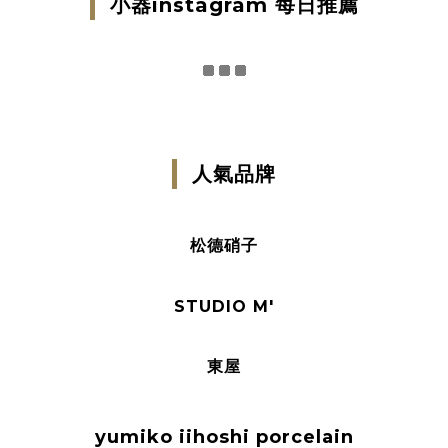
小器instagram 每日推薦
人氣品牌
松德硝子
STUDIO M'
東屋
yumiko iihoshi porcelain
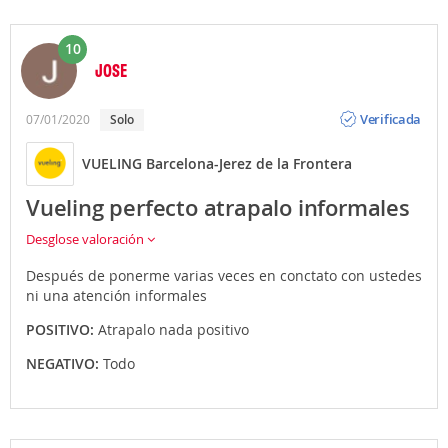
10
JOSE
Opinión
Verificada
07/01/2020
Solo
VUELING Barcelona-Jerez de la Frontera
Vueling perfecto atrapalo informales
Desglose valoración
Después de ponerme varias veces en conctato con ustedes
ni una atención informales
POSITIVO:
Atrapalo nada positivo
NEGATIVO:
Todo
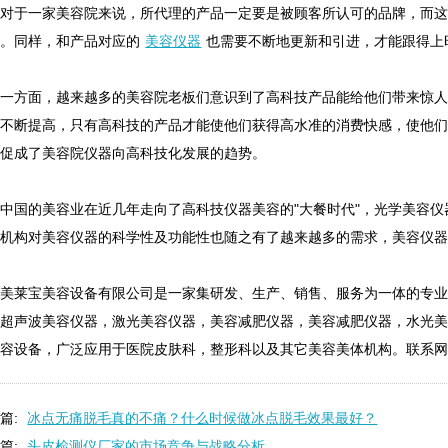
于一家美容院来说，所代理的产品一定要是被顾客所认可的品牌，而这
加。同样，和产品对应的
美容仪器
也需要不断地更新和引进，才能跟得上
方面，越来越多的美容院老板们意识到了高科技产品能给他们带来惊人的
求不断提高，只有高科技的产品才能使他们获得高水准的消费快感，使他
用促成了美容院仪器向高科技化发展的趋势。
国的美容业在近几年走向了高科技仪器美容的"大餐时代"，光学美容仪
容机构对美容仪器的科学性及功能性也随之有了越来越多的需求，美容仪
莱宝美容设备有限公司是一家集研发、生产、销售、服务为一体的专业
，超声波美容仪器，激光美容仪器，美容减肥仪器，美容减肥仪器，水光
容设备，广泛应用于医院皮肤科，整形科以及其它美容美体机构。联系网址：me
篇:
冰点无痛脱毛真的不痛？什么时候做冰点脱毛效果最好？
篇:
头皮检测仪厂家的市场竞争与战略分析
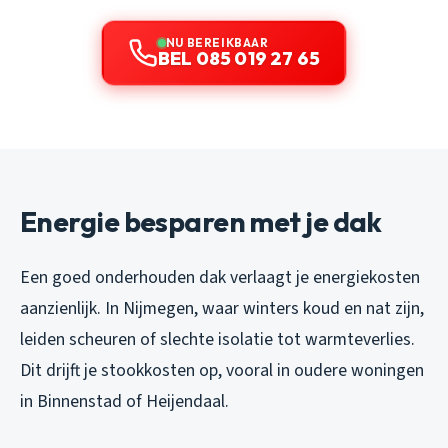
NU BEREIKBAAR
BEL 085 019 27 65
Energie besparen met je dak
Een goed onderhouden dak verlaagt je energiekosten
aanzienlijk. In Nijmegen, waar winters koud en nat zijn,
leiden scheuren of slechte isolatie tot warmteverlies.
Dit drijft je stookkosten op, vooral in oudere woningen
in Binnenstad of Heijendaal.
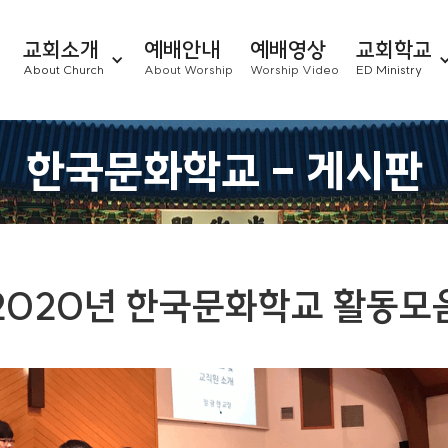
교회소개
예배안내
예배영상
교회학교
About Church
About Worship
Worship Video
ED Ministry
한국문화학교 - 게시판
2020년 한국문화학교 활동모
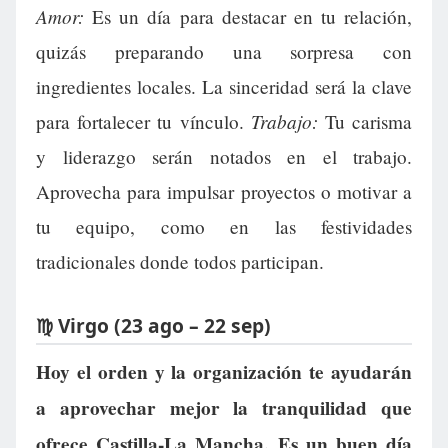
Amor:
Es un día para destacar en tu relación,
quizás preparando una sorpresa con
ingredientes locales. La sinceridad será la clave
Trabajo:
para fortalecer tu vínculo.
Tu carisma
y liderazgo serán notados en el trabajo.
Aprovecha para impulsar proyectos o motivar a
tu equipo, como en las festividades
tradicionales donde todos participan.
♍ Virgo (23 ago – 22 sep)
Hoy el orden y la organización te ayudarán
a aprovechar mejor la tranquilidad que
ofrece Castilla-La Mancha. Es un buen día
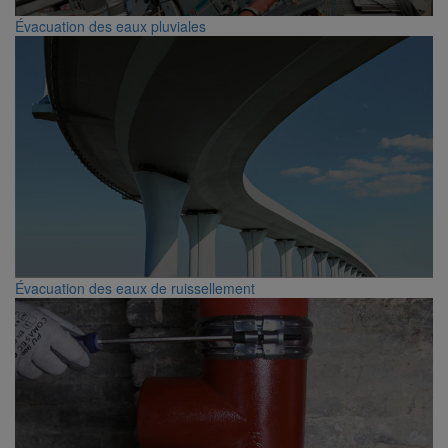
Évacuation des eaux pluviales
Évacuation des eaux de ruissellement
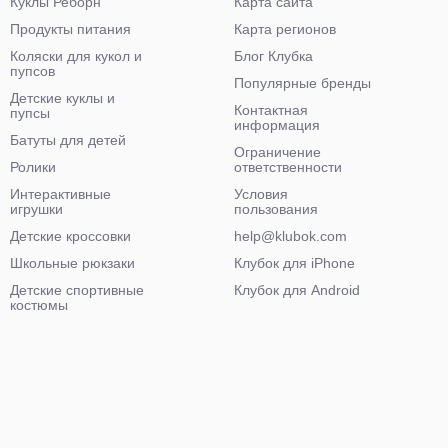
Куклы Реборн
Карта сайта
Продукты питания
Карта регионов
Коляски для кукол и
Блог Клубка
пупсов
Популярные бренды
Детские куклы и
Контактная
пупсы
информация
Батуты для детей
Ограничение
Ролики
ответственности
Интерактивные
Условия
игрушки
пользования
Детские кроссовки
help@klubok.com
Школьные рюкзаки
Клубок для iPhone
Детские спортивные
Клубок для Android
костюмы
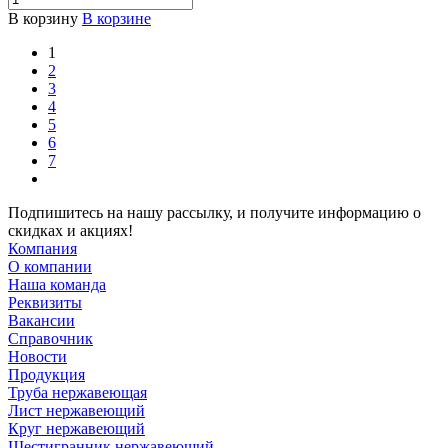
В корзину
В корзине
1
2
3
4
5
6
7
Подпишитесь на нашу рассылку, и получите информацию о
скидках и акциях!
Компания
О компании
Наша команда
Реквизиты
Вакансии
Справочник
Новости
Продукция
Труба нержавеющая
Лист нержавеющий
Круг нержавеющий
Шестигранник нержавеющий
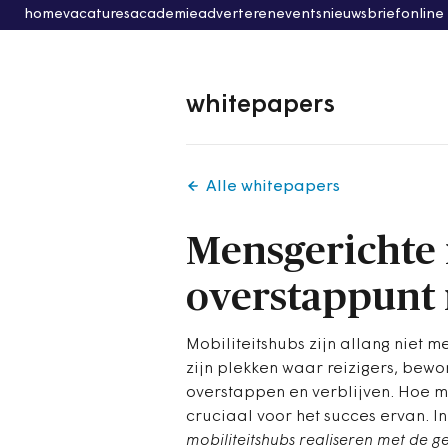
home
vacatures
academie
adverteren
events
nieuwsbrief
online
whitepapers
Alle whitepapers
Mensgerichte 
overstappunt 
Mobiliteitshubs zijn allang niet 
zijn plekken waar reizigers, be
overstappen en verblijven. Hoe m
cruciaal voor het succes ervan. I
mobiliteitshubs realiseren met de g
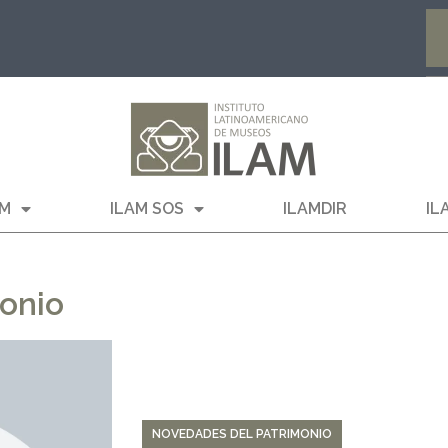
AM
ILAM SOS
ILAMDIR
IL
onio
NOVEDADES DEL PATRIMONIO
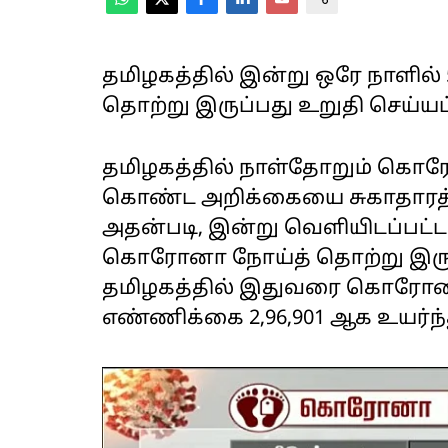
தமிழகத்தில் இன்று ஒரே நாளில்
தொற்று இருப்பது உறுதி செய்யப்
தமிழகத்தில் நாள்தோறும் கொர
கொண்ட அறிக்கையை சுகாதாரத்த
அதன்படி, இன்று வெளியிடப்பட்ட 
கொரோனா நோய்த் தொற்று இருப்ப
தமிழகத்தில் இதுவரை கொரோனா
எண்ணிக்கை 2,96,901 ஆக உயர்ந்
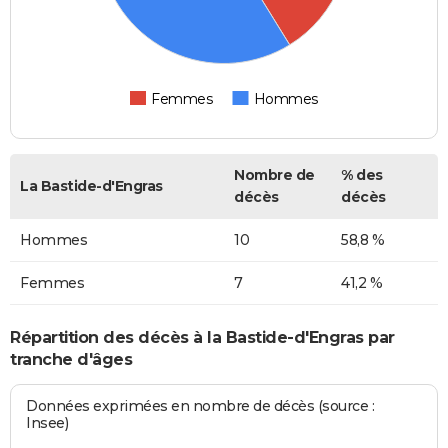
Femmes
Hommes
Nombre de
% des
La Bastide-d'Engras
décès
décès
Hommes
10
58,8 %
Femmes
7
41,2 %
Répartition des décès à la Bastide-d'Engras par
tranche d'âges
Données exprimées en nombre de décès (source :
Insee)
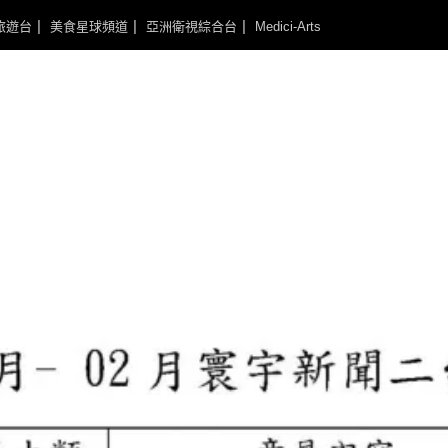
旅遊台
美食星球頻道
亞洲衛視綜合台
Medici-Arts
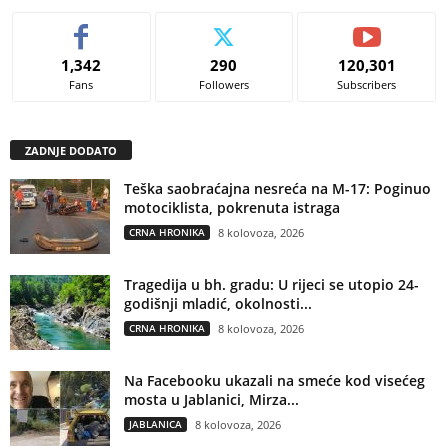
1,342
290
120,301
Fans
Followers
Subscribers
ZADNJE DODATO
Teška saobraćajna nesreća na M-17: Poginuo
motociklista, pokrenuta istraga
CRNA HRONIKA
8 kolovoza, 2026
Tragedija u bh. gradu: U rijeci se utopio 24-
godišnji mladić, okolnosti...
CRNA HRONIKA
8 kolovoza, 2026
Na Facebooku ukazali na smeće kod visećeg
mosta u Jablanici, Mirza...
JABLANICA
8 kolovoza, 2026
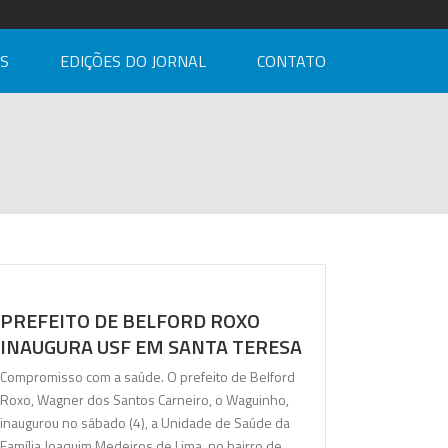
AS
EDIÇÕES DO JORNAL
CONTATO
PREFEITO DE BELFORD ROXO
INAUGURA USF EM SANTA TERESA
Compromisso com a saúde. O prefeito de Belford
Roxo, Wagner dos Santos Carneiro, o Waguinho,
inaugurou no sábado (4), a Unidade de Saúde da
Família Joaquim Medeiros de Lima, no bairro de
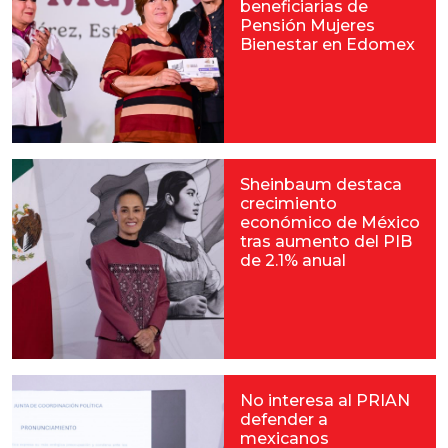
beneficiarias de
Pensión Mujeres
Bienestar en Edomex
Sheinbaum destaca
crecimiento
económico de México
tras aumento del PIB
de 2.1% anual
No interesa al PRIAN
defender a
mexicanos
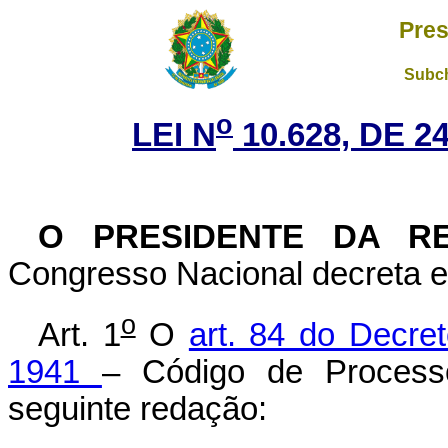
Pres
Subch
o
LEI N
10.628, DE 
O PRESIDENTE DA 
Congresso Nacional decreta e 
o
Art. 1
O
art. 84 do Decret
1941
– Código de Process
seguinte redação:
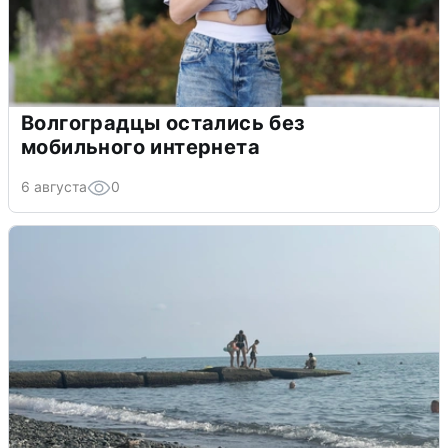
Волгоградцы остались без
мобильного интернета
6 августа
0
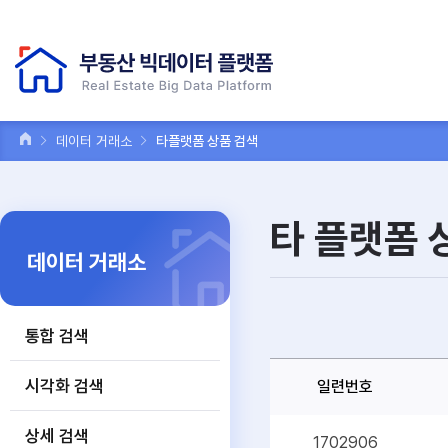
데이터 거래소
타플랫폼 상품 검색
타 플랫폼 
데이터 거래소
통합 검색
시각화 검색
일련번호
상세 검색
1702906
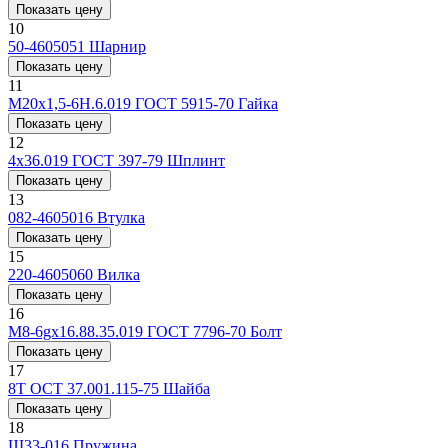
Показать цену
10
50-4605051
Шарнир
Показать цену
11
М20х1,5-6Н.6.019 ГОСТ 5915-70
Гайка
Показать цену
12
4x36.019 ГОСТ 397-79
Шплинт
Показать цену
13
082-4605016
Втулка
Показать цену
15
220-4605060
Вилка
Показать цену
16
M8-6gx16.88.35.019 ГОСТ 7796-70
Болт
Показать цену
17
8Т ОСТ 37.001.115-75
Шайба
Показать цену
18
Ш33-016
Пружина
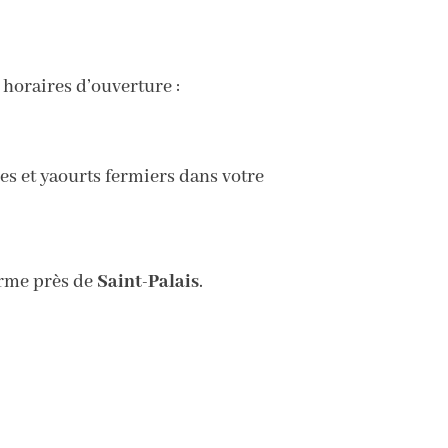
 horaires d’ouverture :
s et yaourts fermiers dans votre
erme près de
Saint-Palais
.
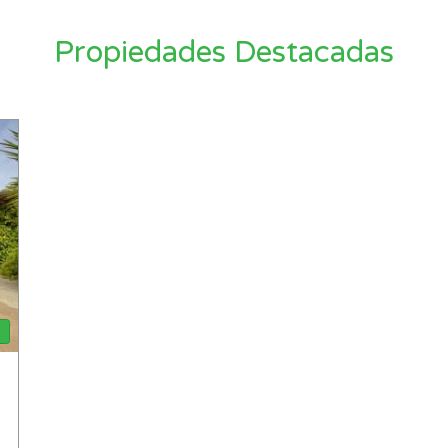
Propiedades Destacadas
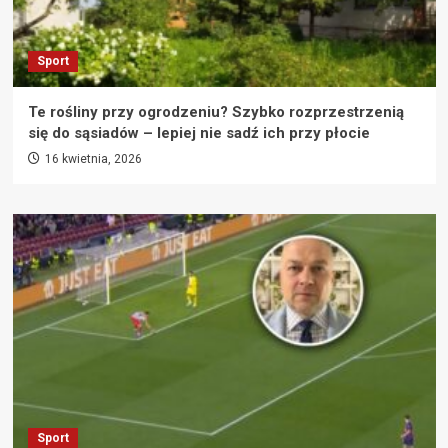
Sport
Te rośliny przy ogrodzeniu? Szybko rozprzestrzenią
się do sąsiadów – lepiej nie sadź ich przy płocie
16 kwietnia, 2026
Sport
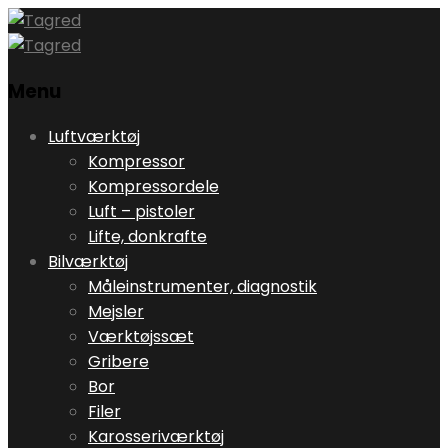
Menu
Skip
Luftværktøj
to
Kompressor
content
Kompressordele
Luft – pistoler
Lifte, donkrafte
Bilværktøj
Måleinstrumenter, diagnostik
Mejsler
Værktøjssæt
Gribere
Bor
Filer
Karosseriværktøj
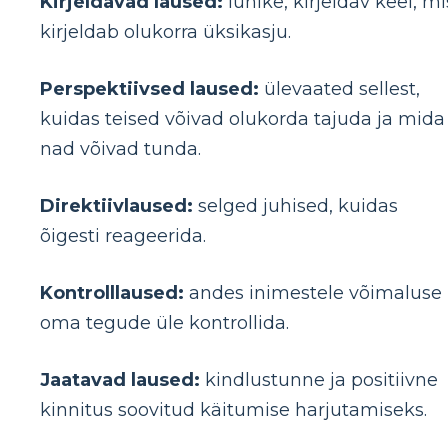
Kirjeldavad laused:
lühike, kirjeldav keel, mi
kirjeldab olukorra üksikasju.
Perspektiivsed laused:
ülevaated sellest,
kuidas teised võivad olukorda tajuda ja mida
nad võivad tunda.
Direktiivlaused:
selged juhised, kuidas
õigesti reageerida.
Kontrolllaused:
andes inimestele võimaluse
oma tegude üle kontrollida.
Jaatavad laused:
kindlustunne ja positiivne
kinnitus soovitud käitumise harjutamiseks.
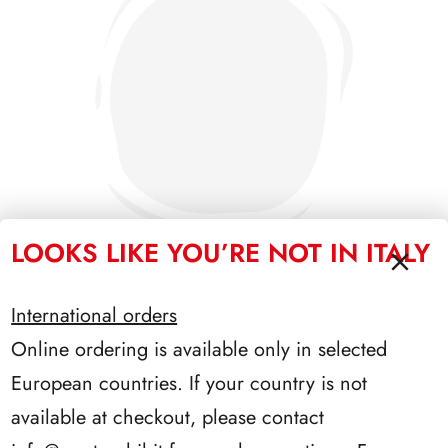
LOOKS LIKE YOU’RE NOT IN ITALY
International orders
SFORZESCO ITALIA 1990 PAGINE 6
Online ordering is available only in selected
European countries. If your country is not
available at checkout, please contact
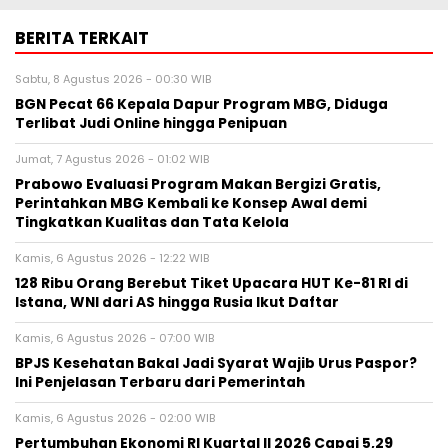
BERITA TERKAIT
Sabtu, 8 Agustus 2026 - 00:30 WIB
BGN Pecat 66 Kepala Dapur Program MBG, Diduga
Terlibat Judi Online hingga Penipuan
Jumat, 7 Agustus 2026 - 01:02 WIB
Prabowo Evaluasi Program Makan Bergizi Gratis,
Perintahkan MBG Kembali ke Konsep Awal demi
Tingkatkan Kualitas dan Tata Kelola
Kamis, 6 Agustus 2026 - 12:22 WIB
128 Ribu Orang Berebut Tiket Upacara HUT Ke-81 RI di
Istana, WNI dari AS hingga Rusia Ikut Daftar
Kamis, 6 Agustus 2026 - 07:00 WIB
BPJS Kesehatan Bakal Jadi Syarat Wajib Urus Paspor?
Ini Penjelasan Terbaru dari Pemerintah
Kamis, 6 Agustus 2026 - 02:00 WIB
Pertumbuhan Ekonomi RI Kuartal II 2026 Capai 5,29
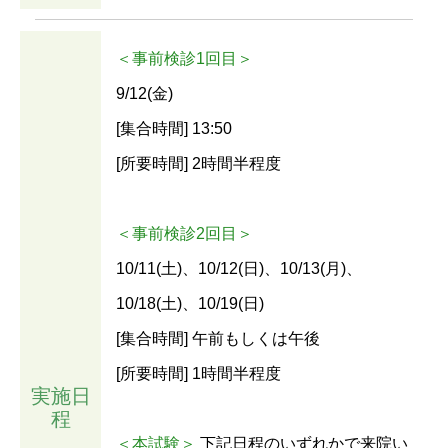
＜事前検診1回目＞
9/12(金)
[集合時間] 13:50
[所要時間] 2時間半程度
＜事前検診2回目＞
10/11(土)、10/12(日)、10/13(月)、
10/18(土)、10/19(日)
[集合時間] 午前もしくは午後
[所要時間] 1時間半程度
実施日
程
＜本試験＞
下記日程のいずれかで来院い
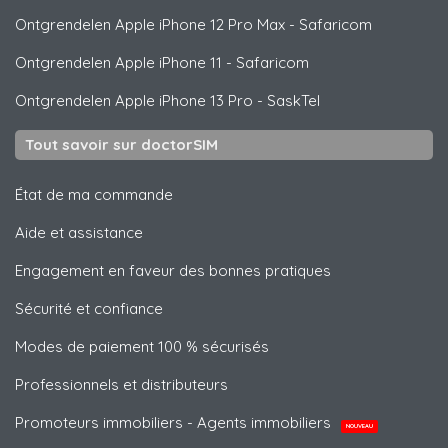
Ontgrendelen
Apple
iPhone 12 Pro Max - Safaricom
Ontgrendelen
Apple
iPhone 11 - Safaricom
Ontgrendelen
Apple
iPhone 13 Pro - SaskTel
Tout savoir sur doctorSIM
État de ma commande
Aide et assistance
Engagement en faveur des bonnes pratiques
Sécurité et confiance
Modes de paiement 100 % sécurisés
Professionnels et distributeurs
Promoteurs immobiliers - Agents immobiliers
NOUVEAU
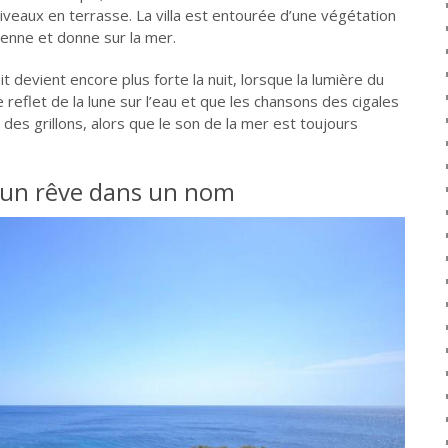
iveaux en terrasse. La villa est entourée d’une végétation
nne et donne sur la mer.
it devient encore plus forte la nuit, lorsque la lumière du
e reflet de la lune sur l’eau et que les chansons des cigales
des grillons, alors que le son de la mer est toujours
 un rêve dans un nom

================

Exercise objective. Wherever a line of the listing above contains the string "Évacuation", copy that line.

Result of the task.
Évacuation des eaux pluviales
Évacuation des eaux de ruissellement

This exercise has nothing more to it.